WORK ORDER
Find the word "VIII" in the records below. List each line containing it.

Items from a data source

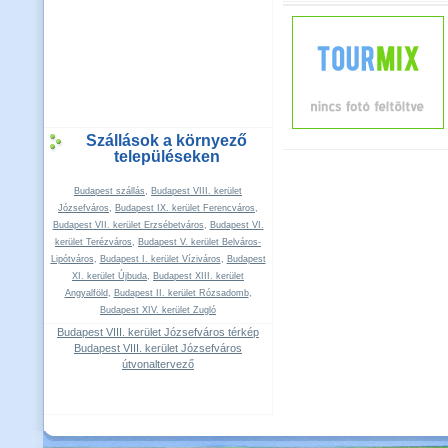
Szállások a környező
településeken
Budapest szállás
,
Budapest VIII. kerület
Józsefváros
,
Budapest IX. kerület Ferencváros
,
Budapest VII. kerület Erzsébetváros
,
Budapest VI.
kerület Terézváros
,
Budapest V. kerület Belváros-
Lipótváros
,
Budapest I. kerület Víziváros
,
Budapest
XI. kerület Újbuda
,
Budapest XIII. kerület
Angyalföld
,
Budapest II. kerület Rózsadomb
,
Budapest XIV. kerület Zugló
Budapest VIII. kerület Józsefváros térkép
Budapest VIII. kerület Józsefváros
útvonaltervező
---
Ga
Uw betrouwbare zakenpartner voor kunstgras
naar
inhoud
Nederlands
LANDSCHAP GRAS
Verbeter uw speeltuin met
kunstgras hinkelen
...
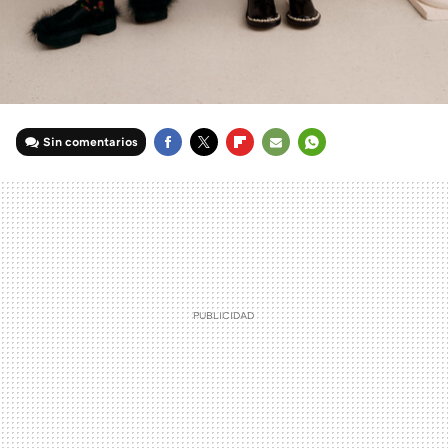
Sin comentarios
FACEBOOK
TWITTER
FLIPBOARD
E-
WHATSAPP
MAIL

SOLUTION TO THIS PROBLEM
Budapest VIII. kerület
Budapest VIII. kerület Józsefváros térkép
Budapest VIII. kerület Józsefváros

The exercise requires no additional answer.